__WHAT YOU NEED TO DO__. Within the entries below, the lines from the one with "This screenshot has width=669, height=1224." through the one with "This screenshot has height=2576, width=726." are to be set down exactly, both ends kept.

__ENTRIES PROVIDED__.
= = = = =
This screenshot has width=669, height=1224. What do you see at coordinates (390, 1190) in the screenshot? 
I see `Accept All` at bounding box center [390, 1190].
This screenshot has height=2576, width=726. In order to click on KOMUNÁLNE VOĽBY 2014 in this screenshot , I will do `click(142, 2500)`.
= = = = =
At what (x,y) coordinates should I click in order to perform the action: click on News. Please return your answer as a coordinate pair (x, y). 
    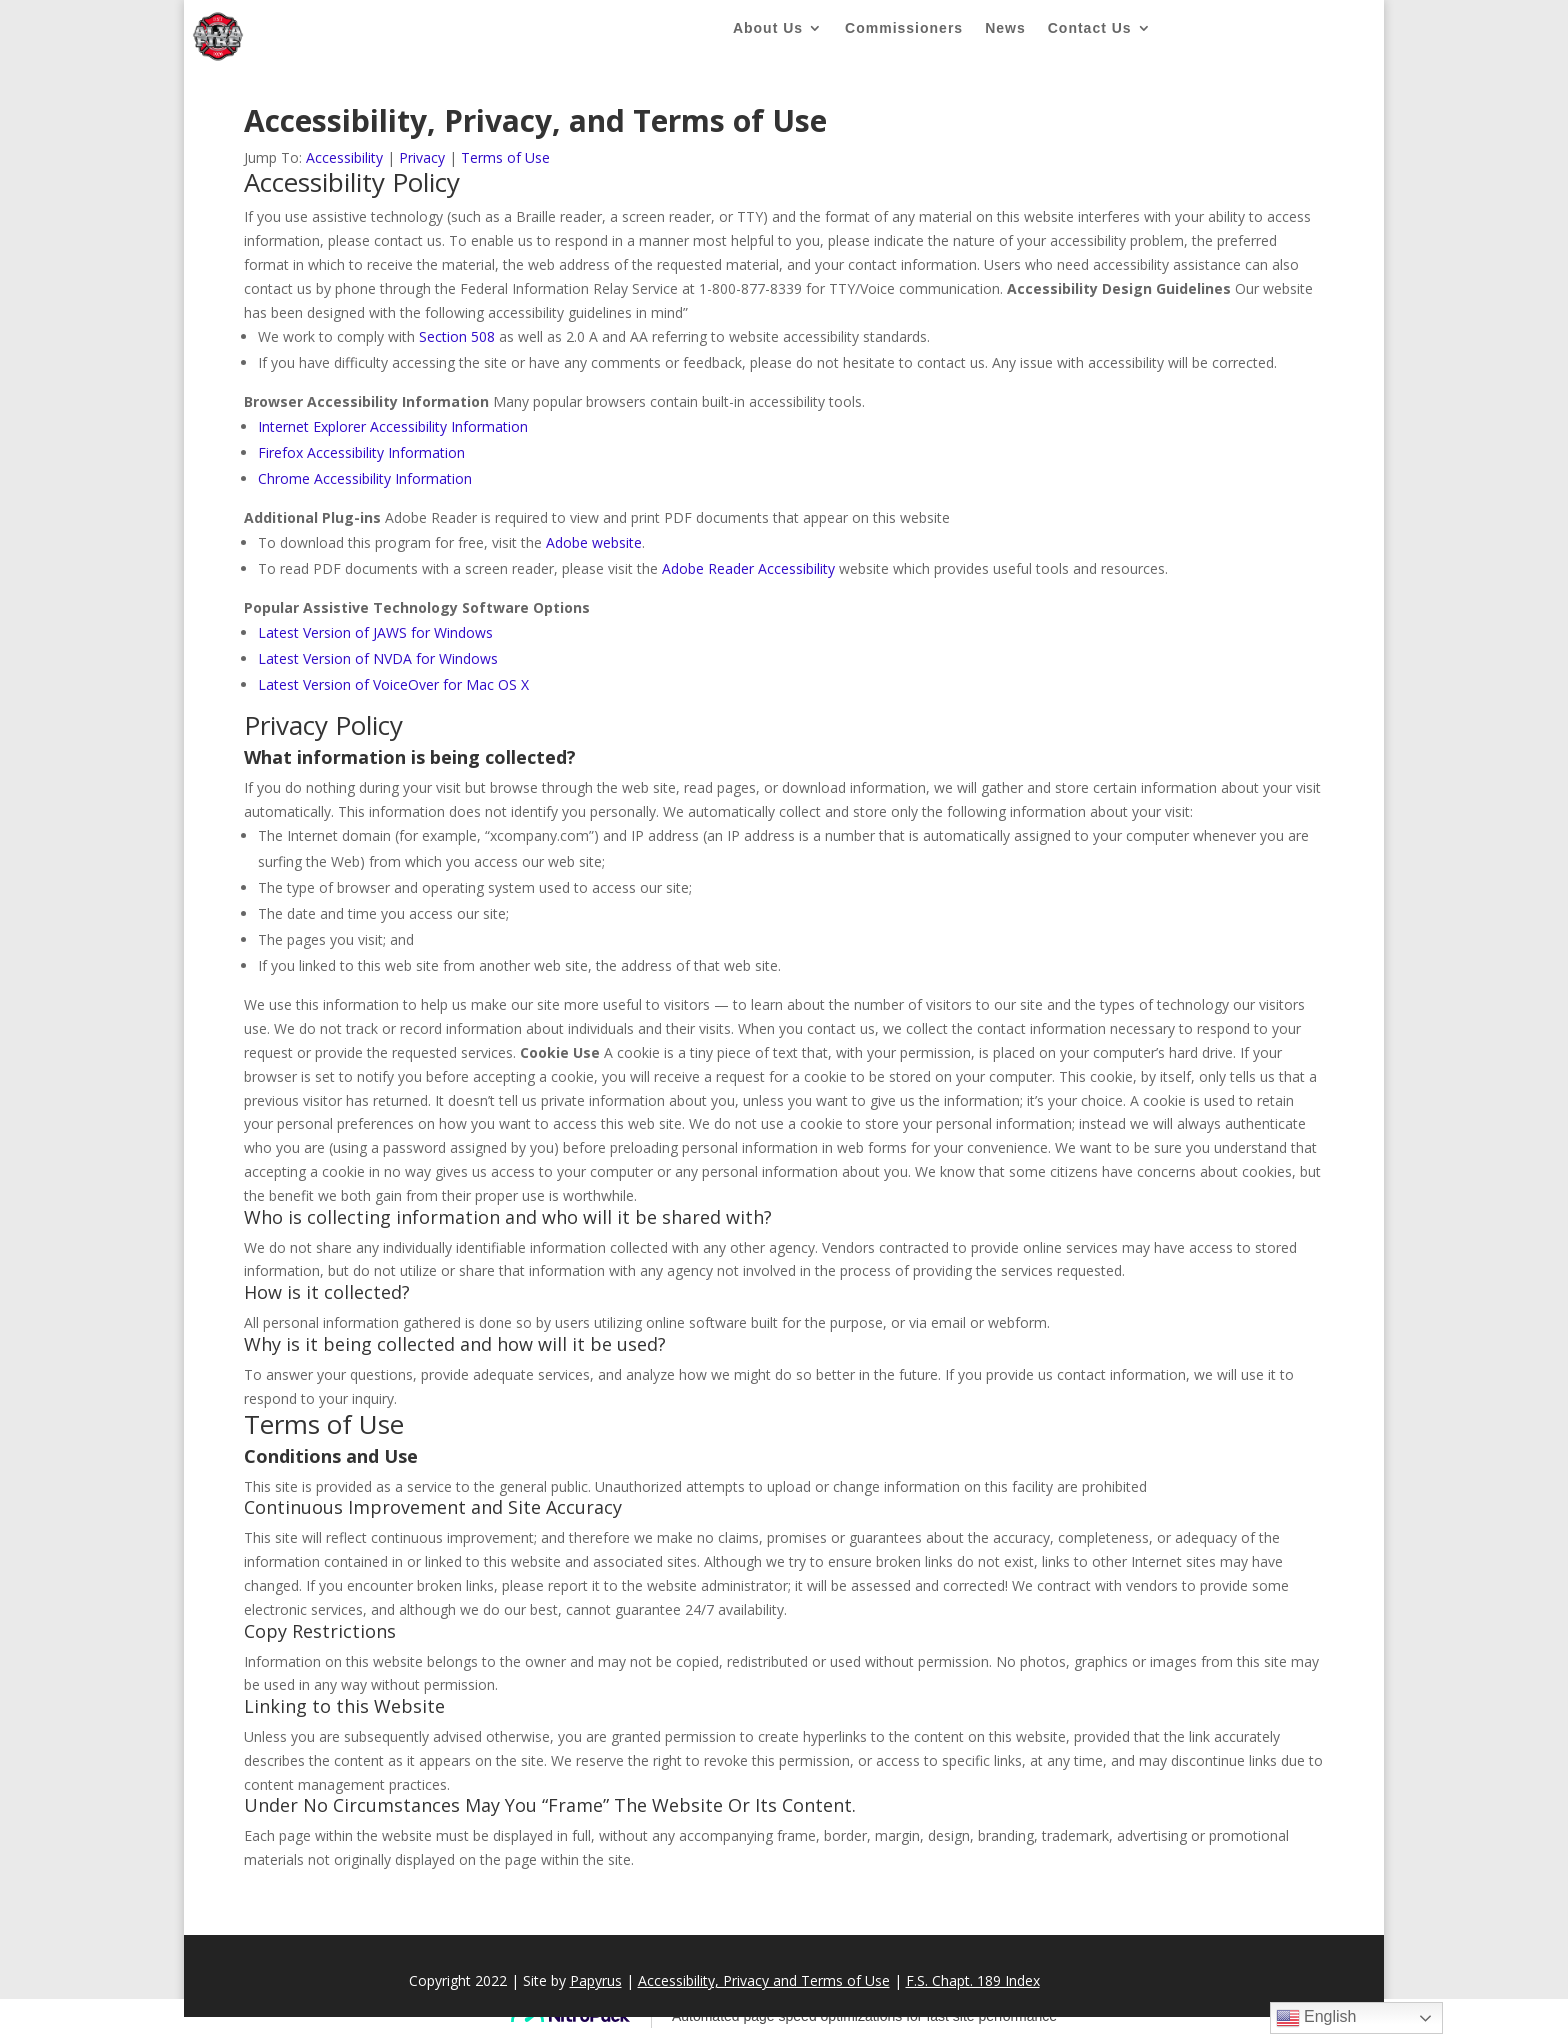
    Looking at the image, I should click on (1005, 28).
= = = = =
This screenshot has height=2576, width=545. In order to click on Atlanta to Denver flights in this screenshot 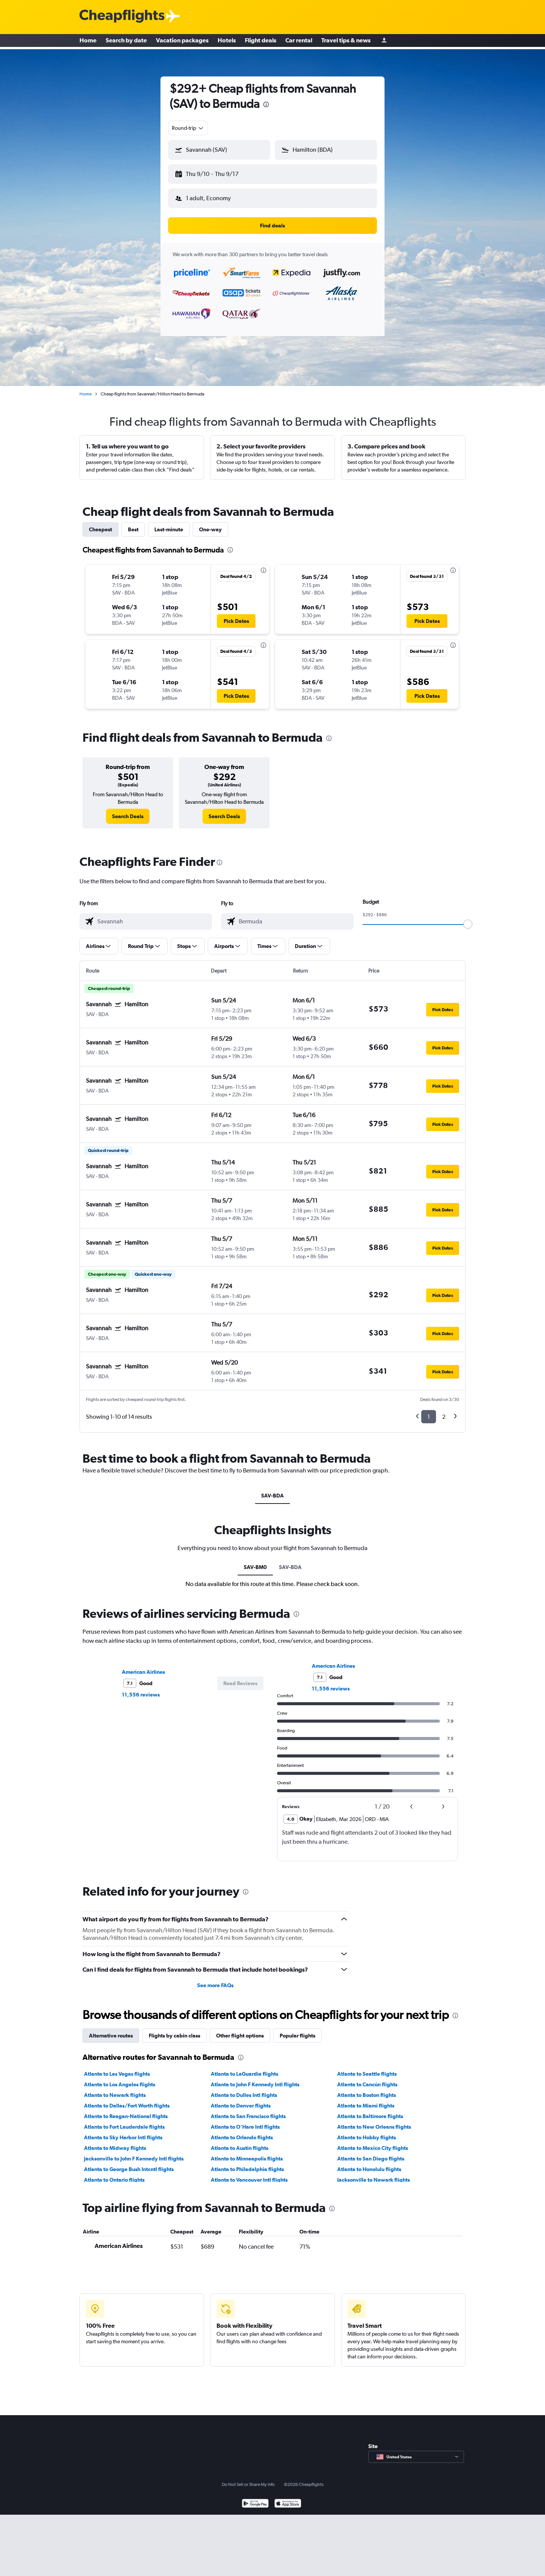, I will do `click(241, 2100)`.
= = = = =
__EXERCISE RESULT__.
This screenshot has width=669, height=1224. What do you see at coordinates (390, 1190) in the screenshot? 
I see `Accept All` at bounding box center [390, 1190].
This screenshot has height=2576, width=726. In order to click on KOMUNÁLNE VOĽBY 2014 in this screenshot , I will do `click(142, 2500)`.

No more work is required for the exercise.